The North Dakota Catholic Conference is the latest organization to oppose Measure One on the November ballot.
That measure would create a state ethics commission, would require more transparency in donations, restrict gifts to elected officials from lobbyists, and prevents officials from becoming lobbyists for two years after leaving state government. It's a proposed amendment to the state's Constitution.
"This is a difficult issue for us," said Conference executive director Christopher Dodson. "No one's opposed to integrity."
Dodson said what matters is the actual language of the measure.
"The actual language, we believe, is a threat to churches and charities," Dodson said.
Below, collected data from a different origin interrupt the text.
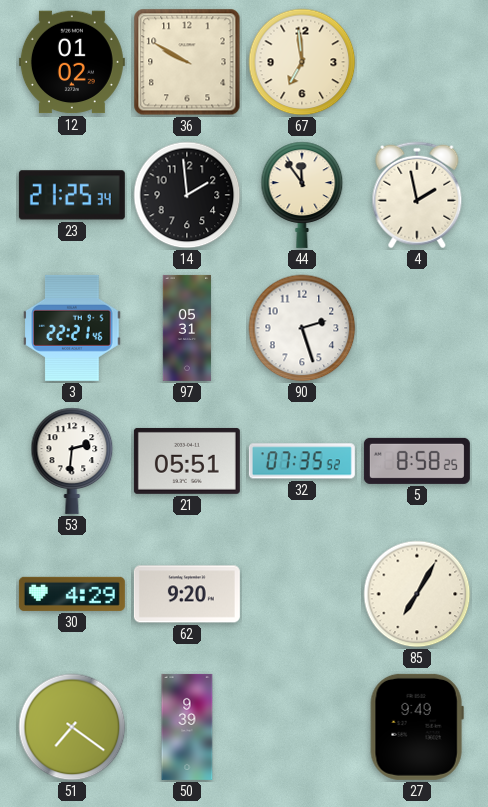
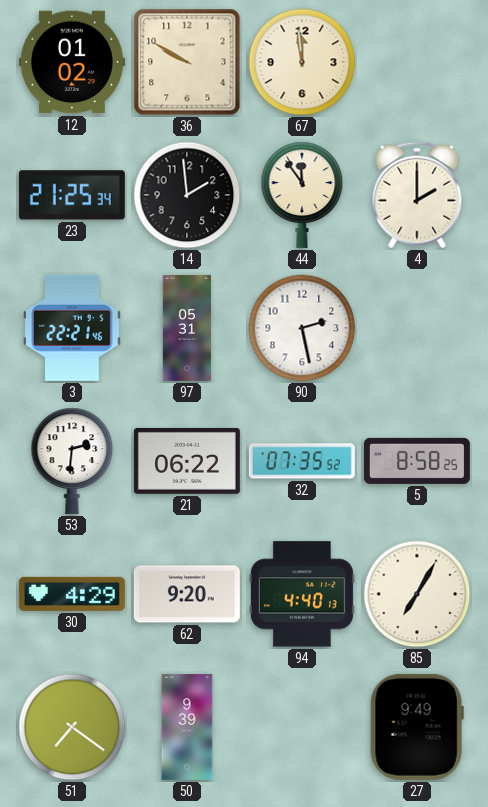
67: 6:59 -> 11:59
4: 1:58 -> 2:00
90: 2:27 -> 2:28
21: 05:51 -> 06:22
94: none -> 4:40
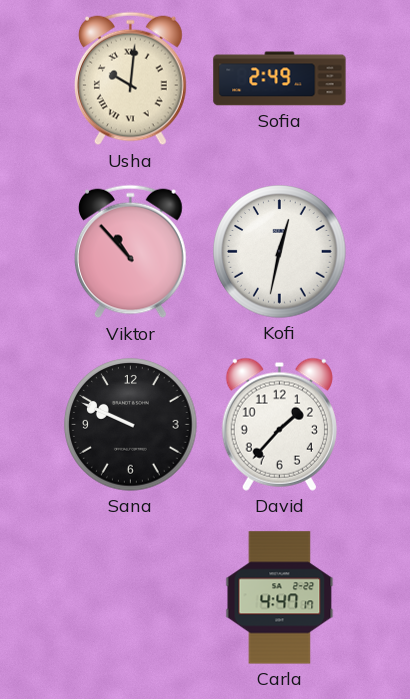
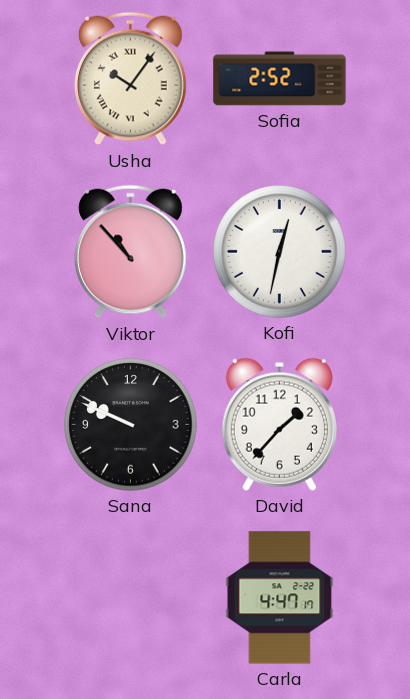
Usha: 10:01 -> 10:06
Sofia: 2:49 -> 2:52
Dodson said the measure would require the charities and churches to disclose the names of every contributor, even if only a small amount of their contributions was used to influence government action, or speak out on a ballot measure.
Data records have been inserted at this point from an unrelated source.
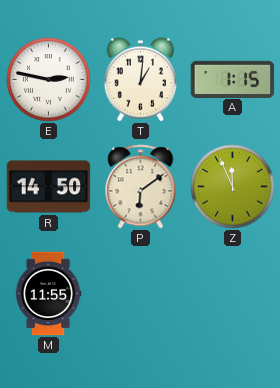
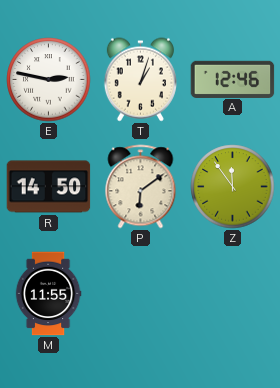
T: 1:01 -> 1:03
A: 1:15 -> 12:46
Z: 11:56 -> 11:54
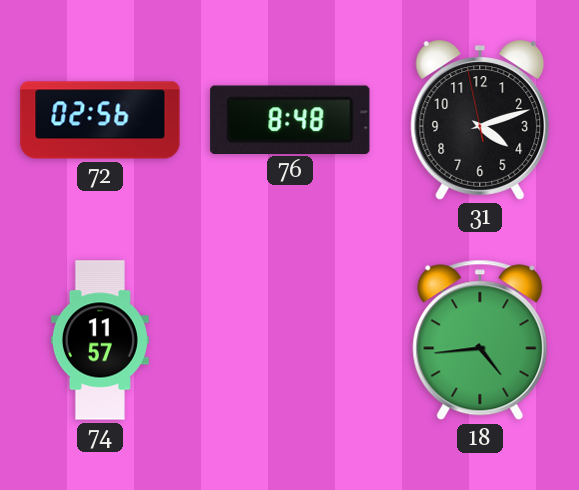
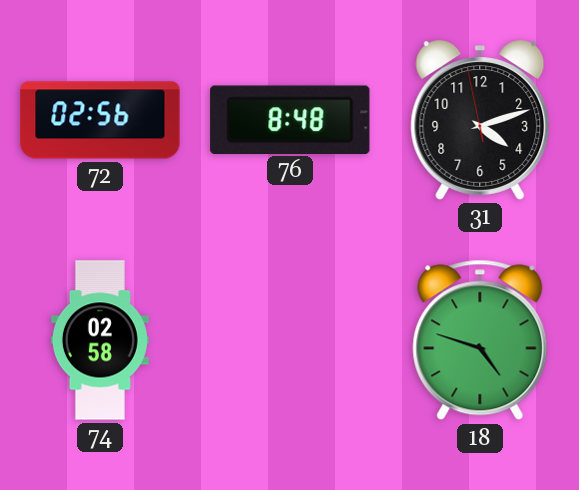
74: 11:57 -> 02:58
18: 4:44 -> 4:48
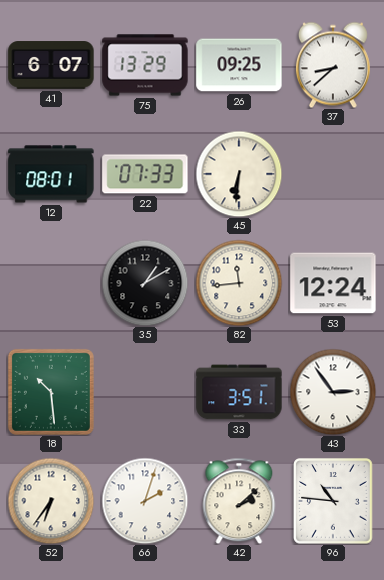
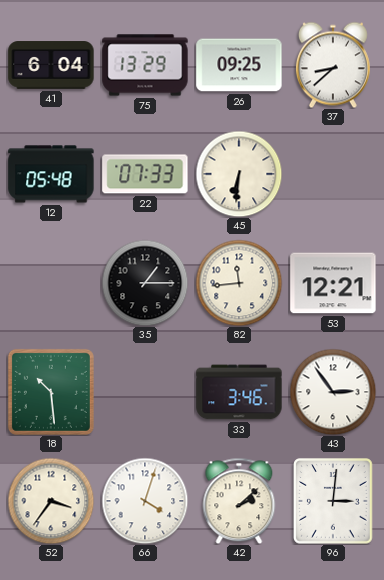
41: 6:07 -> 6:04
12: 08:01 -> 05:48
35: 1:10 -> 1:15
53: 12:24 -> 12:21
33: 3:51 -> 3:46
52: 6:36 -> 3:36
66: 2:03 -> 4:03
96: 10:46 -> 3:01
"Churches and charities do not support or oppose candidates," Dodson said. "They don't contribute to public officials."
Dodson says churches and charities are not big lobbyists, but they do engage in the public square, and they do provide social services.
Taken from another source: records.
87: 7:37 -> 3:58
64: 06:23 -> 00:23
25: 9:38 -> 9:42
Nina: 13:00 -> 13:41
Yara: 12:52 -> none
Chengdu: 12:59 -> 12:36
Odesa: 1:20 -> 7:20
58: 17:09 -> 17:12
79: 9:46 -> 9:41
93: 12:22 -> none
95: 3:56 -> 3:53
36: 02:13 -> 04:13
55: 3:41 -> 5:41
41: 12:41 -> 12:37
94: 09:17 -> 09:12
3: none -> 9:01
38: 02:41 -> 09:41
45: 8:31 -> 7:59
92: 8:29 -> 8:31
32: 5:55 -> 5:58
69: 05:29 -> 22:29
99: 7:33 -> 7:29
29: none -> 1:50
"This measure would sweep us in with all those supposed big corporations that are spreading money around," Dodson said.
Dodson said the Conference is concerned that people could use those donor names for harassment. He said the measure, while well-intentioned, just goes too far.
The Conference has also announced its opposition to Measure 3, which would legalize recreational marijuana. Dodson said it’s an issue concerning children, families and the health of communities, because the measure sets no limits on the possession, growth or sale of marijuana.
"Most states that have legalized recreational marijuana allowed like an ounce, or a couple of ounces," Dodson said. "There's no limits here. We can't risk our communities, our children and their health."
Dodson said there are questions on the measure that would have to be resolved by Legislative action – and that takes a two-thirds vote by each chamber.
"That's a hurdle," Dodson said. "If there are problems with Measure 3, we can't just say the Legislature will take care of it."